● YOUR TASK
Pull out each line of the records holding the string "cookies".

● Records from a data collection
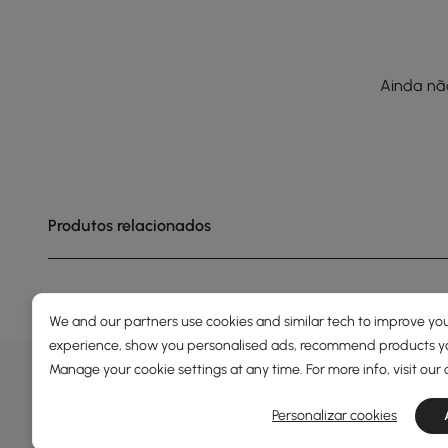
Ainda não
Produtos relacionados
We and our partners use cookies and similar tech to improve you
experience, show you personalised ads, recommend products you
OFERTAS, INSPIRAÇÃO E TEN
Manage your cookie settings at any time. For more info, visit our
Saiba mais sobre ofertas especiais, promoções, event
Personalizar cookies
Termos e Condições
Política de Privacidade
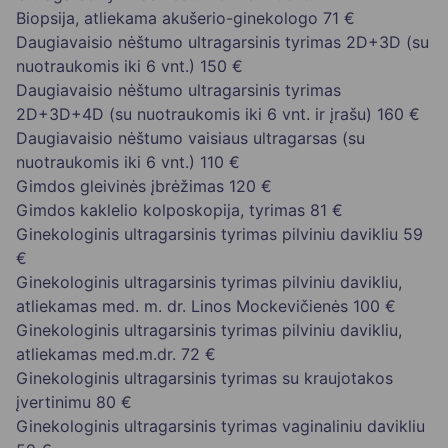
Biopsija, atliekama akušerio-ginekologo
71 €
Daugiavaisio nėštumo ultragarsinis tyrimas 2D+3D (su
nuotraukomis iki 6 vnt.)
150 €
Daugiavaisio nėštumo ultragarsinis tyrimas
2D+3D+4D (su nuotraukomis iki 6 vnt. ir įrašu)
160 €
Daugiavaisio nėštumo vaisiaus ultragarsas (su
nuotraukomis iki 6 vnt.)
110 €
Gimdos gleivinės įbrėžimas
120 €
Gimdos kaklelio kolposkopija, tyrimas
81 €
Ginekologinis ultragarsinis tyrimas pilviniu davikliu
59
€
Ginekologinis ultragarsinis tyrimas pilviniu davikliu,
atliekamas med. m. dr. Linos Mockevičienės
100 €
Ginekologinis ultragarsinis tyrimas pilviniu davikliu,
atliekamas med.m.dr.
72 €
Ginekologinis ultragarsinis tyrimas su kraujotakos
įvertinimu
80 €
Ginekologinis ultragarsinis tyrimas vaginaliniu davikliu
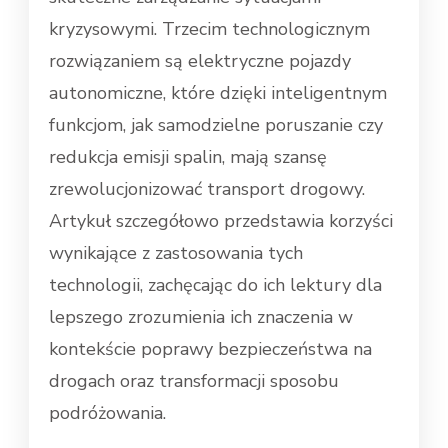
kryzysowymi. Trzecim technologicznym
rozwiązaniem są elektryczne pojazdy
autonomiczne, które dzięki inteligentnym
funkcjom, jak samodzielne poruszanie czy
redukcja emisji spalin, mają szansę
zrewolucjonizować transport drogowy.
Artykuł szczegółowo przedstawia korzyści
wynikające z zastosowania tych
technologii, zachęcając do ich lektury dla
lepszego zrozumienia ich znaczenia w
kontekście poprawy bezpieczeństwa na
drogach oraz transformacji sposobu
podróżowania.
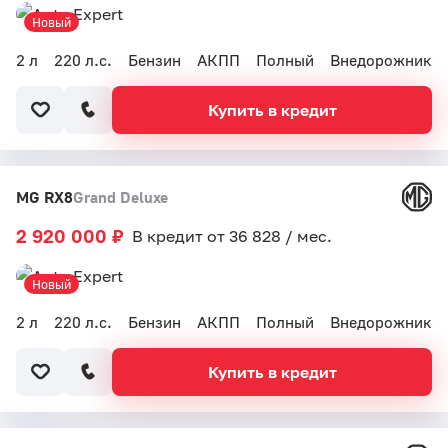
Новый
2 л
220 л.с.
Бензин
АКПП
Полный
Внедорожник
Купить в кредит
MG RX8
Grand Deluxe
2 920 000 ₽
В кредит от 36 828 / мес.
Новый
2 л
220 л.с.
Бензин
АКПП
Полный
Внедорожник
Купить в кредит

● COMPLETED TASK
We and our partners use cookies and similar tech to improve you
Personalizar cookies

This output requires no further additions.